In many Northwest forests, such as those on the Olympic Peninsula, severe windstorms are the prime stand-replacing catastrophes. Northwesterners remember the Columbus Day 1962 windstorm as an event that downed millions of trees. Scientists as yet cannot say if global warming will promote such fierce windstorms in the region. But the southeast Alaska coast has seen gale-force wind days double in number during the warming of the past 20 years.73
Every forest reflects its own particular place. Each is an adaptation to a certain pattern of temperature and precipitation. With warmer temperatures moving north, forests will find themselves in places where conditions are unlike those in which they originally grew. Tree species already living on the fringes of their range, facing global warming's added stress and disturbances, are expected to decline or disappear across wide areas. The more dry, southern and inland the forest is, the more susceptible it will be to change.
Both Washington and Oregon could lose 15-25 percent of total forest cover, mostly conifers on the drying lower east slopes of the Cascades.74 They would be replaced by sagebrush steppe and grassland. For instance, one scenario shows the eastside Central Oregon Cascades, now 60 percent forested, losing half that cover in a 4.5 deg F warming.75 The east slopes of the Washington Cascades are also projected to lose half their forests in a 5 deg F warming.76 Those temperature increases are expected around 2050-80.
However, University of Oregon climate researcher Patrick Bartlein says, "The loss of forests east of the Cascades may not be a foregone conclusion." That is due to the fertilizing effect of increased atmospheric CO2 on tree growth, he explains. Newer models that better account for this effect are giving forests stronger odds, Bartlein says.77
Temperature alone is expected to impact a major Northwest tree species. Douglas fir, which requires a winter chilling, will likely vanish from the Coast Range of Southern Oregon and Northern California under expected warming.78
As the geography of climate changes, forests will attempt to follow. But tree species typically "migrate" six-tenths of a mile each year. Climate will be moving twice as fast or faster.79 Forests will often be blocked by human developments. Changing ecosystems will need new kinds of seedlings, but prospective parents will be left behind. Some species adapted to special conditions, such as the Port Orford cedar, might go extinct.

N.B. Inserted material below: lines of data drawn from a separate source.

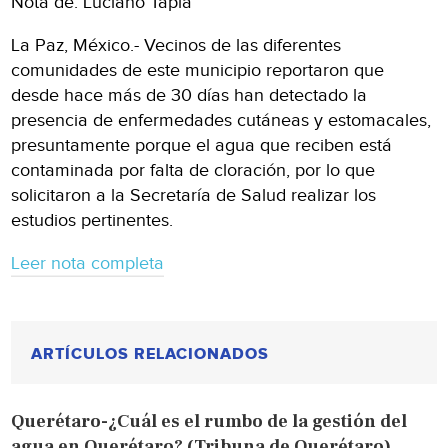
Nota de: Luciano Tapia
La Paz, México.- Vecinos de las diferentes
comunidades de este municipio reportaron que
desde hace más de 30 días han detectado la
presencia de enfermedades cutáneas y estomacales,
presuntamente porque el agua que reciben está
contaminada por falta de cloración, por lo que
solicitaron a la Secretaría de Salud realizar los
estudios pertinentes.
Leer nota completa
ARTÍCULOS RELACIONADOS
Querétaro-¿Cuál es el rumbo de la gestión del
agua en Querétaro? (Tribuna de Querétaro)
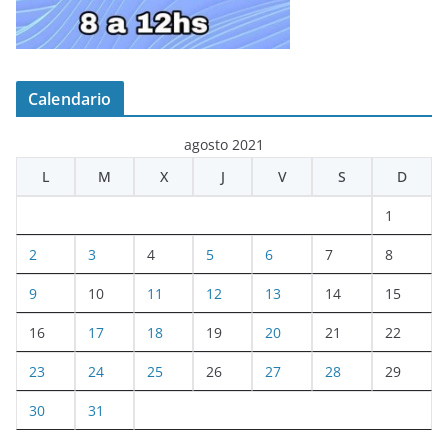
Calendario
agosto 2021
L
M
X
J
V
S
D
1
2
3
4
5
6
7
8
9
10
11
12
13
14
15
16
17
18
19
20
21
22
23
24
25
26
27
28
29
30
31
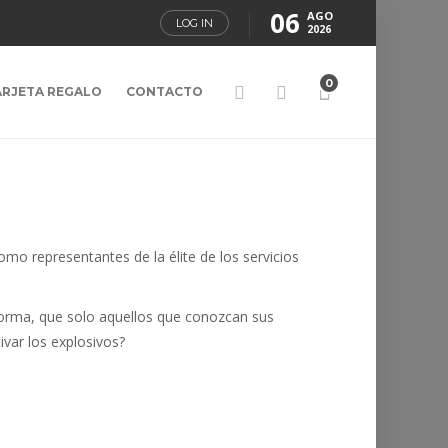
06
AGO
LOG IN
2026
0
ARJETA REGALO
CONTACTO
mo representantes de la élite de los servicios
 forma, que solo aquellos que conozcan sus
ivar los explosivos?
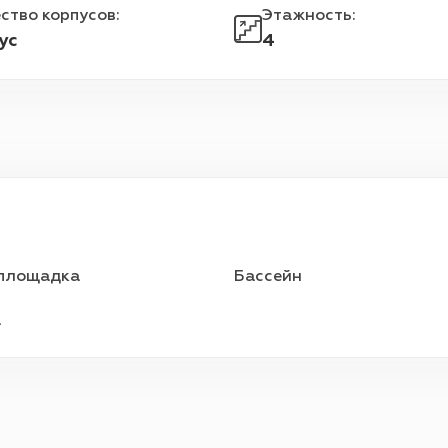
ство корпусов
:
Этажность
:
ус
4
 площадка
Бассейн
а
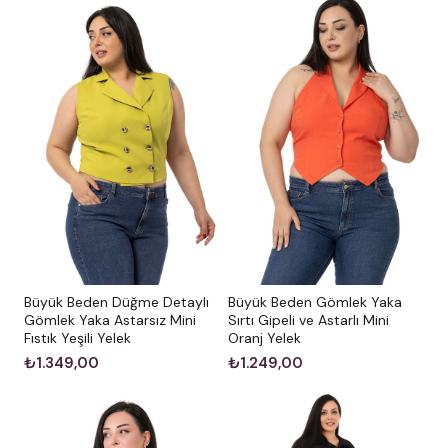
Büyük Beden Düğme Detaylı
Büyük Beden Gömlek Yaka
Gömlek Yaka Astarsız Mini
Sırtı Gipeli ve Astarlı Mini
Fıstık Yeşili Yelek
Oranj Yelek
₺1.349,00
₺1.249,00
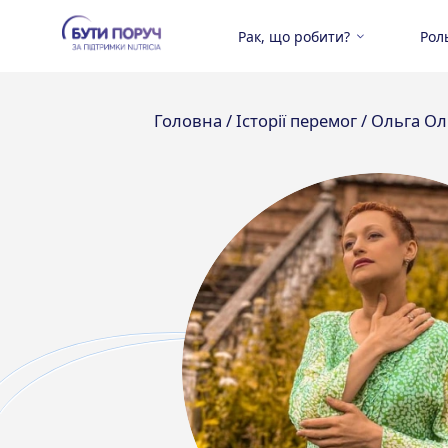
Рак, що робити?
Рол
Головна /
Історії перемог /
Ольга Ол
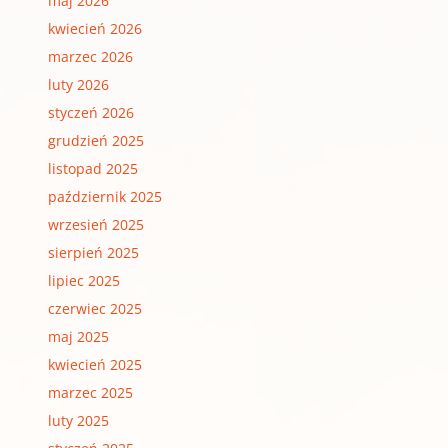
maj 2026
kwiecień 2026
marzec 2026
luty 2026
styczeń 2026
grudzień 2025
listopad 2025
październik 2025
wrzesień 2025
sierpień 2025
lipiec 2025
czerwiec 2025
maj 2025
kwiecień 2025
marzec 2025
luty 2025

"Forest ecosystems are not expected to shift as intact communities," notes Miles.80
Trees could find new habitat at higher elevations that are now covered by snowpack and alpine meadows. But the flowered meadows Northwesterners have come to love in places such as Paradise on Mount Rainier are at risk. Subalpine forest is already invading meadows in the Cascades and Olympics, and threatens to entirely displace them from the westside of the Cascades in Oregon.81
Even though trees will find some new places to grow, the net effect of global warming in the Northwest could be forests diminished in extent, outrun by a climate changing faster than their ability to adapt.

Trouble For the Human Species

Human beings are no more exempt from global warming impacts than forests, fish and birds. A number of potential threats face us.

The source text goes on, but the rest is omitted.